Tarih şeridi gözden geçirildiğinde görülüyor ki dünyada bazen hakkı üstün tutan medeniyetler hâkimiyet kurmuş, adaleti sağlamış, hükmettikleri coğrafyaya barış ve huzur getirmişler; bazen de bâtılı üstün tutan medeniyetler hâkimiyeti ele geçirmiş ve ne yazık ki, dünyada zulüm, kan, gözyaşı ve ardı arkası kesilmeyen vahşetler işlemişlerdir.
Bugün itibariyle bakıldığında görülen o ki bâtılı ilke edinmiş medeniyet anlayışı, maalesef insanlığa acı ve ıstırap dolu günler yaşatıp duruyor.
Milattan sonraki üçüncü binli yılların, bilim ve teknolojideki bunca gelişmişliği karşısında insanlığın aslında mutlu bir hayat sürmesi mümkün iken, Ortaçağ karanlığının bir takım bağnazlıklarına ram edilmesi utanç verici bir durum değil de nedir?

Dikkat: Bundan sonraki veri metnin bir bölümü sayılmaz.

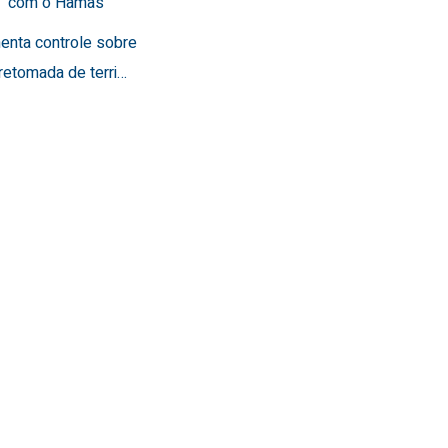
a” com o Hamas
menta controle sobre
retomada de terri…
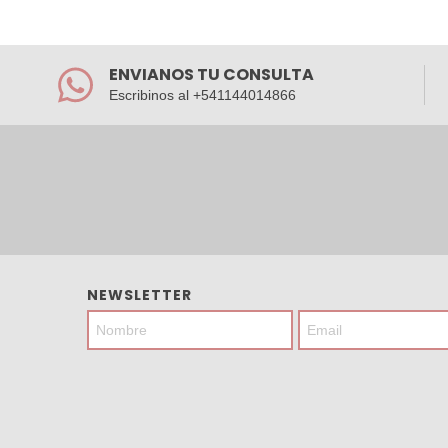
ENVIANOS TU CONSULTA
Escribinos al +541144014866
NEWSLETTER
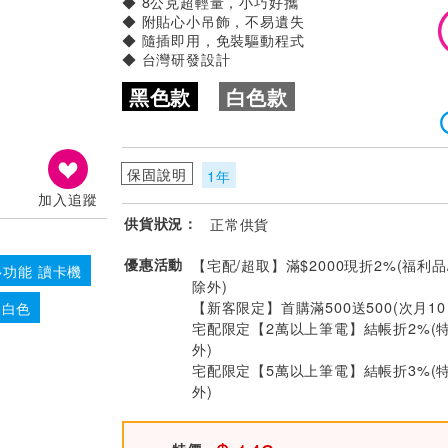
◆ 8公克超輕量，小巧好攜
◆ 附貼心小吊飾，不易遺失
◆ 隨插即用，免裝驅動程式
◆ 台灣研發設計
黑色款
白色款
保固說明
1年
加入追蹤
供貨狀況：
正常供貨
優惠活動
【宅配/超取】滿$2000現折2%(福利品
多功能 讀卡機
除外)
【新客限定】首購滿500送500(次月1
 白色
宅配限定【2萬以上筆電】結帳折2%(
外)
宅配限定【5萬以上筆電】結帳折3%(
外)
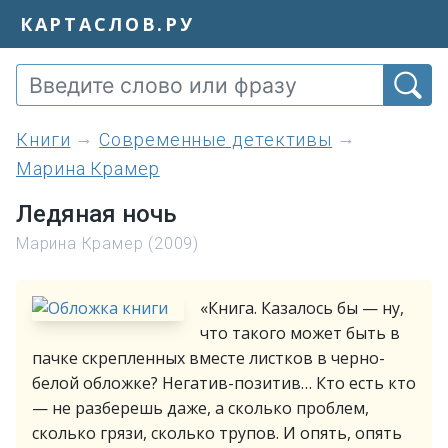
КАРТАСЛОВ.РУ
книги
Современные детективы
Марина Крамер
Ледяная ночь
Марина Крамер (2009)
«Книга. Казалось бы — ну,
что такого может быть в
пачке скрепленных вместе листков в черно-
белой обложке? Негатив-позитив… Кто есть кто
— не разберешь даже, а сколько проблем,
сколько грязи, сколько трупов. И опять, опять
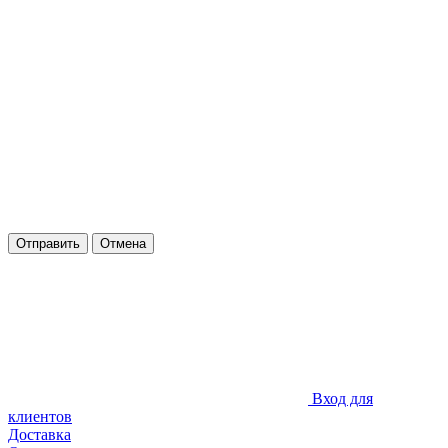
Отправить
Отмена
Вход для
клиентов
Доставка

Yaşanan bu zulüm düzeni insanlığı canından usandırmıştır. Artık temeldeki bu yanlışların yapılmayacağı, yeryüzünde huzur, barış ve adaletin tesisi için yeni bir yola girilmesi ve de doğrulara dönülmesi zorunluluğu apaçık ortadadır. İnsanlığın huzur ve rahata çıkabilmesi için ‘Yeni bir Dünya’ kurulması elzemdir ve bunu gerçekleştirmek vicdan sahibi her inanın üzerine önemli bir vazifedir.